*** Extracted entries

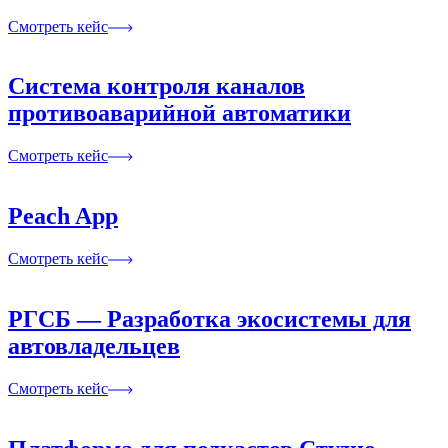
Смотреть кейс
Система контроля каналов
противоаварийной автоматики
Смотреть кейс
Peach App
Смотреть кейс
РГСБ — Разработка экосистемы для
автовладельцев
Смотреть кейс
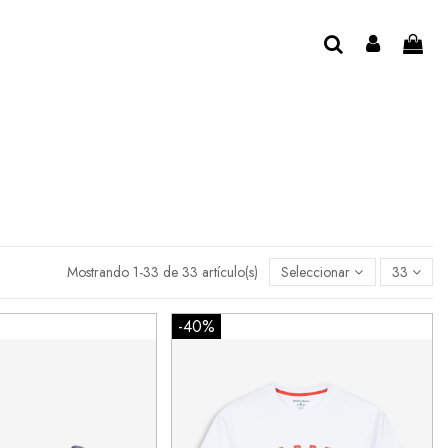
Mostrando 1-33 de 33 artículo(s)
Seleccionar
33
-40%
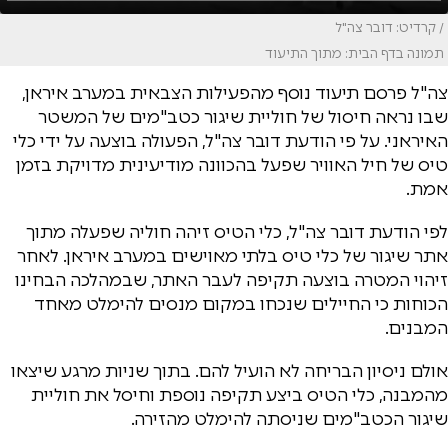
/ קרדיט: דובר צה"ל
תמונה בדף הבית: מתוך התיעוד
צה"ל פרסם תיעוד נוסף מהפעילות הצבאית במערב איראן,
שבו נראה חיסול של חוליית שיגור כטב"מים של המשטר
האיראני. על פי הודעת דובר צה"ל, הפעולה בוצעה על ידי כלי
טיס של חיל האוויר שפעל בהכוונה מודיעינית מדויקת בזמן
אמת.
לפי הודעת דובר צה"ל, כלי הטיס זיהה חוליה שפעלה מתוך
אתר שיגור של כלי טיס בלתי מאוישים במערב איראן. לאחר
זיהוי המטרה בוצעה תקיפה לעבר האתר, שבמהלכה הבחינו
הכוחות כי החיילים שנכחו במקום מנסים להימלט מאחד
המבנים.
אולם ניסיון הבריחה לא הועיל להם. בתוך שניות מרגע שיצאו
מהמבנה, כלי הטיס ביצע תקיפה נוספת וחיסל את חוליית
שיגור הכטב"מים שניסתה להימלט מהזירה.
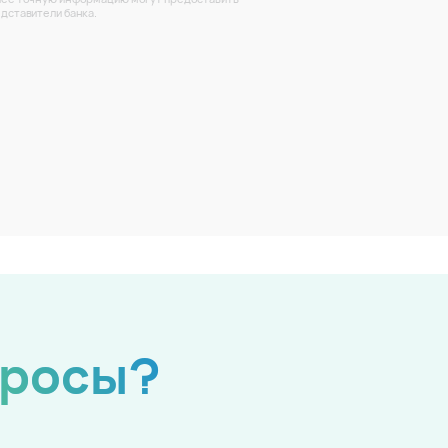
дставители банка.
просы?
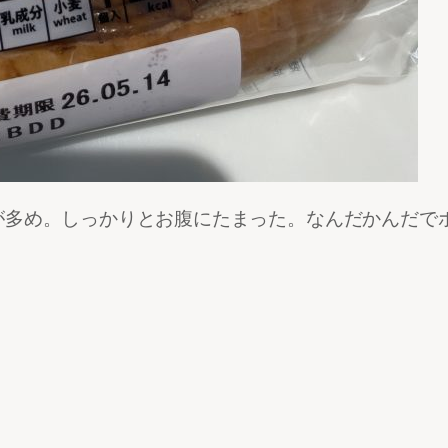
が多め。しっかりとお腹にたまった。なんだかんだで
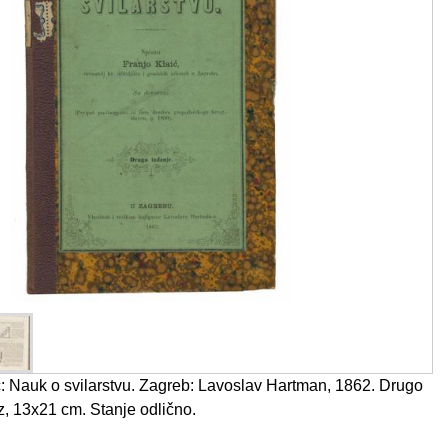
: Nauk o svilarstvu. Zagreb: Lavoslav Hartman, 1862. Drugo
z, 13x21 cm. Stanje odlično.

******

Exercise requirements ->
Transcribe the entries from their first line to the line that holds "תמונה בדף הבית: מתוך התיעוד", both included, and skip every picture.

The completed task ->
Смотреть кейс
Система контроля каналов
противоаварийной автоматики
Смотреть кейс
Peach App
Смотреть кейс
РГСБ — Разработка экосистемы для
автовладельцев
Смотреть кейс
Mostrando 1-33 de 33 artículo(s)
Seleccionar
33
-40%
/ קרדיט: דובר צה"ל
תמונה בדף הבית: מתוך התיעוד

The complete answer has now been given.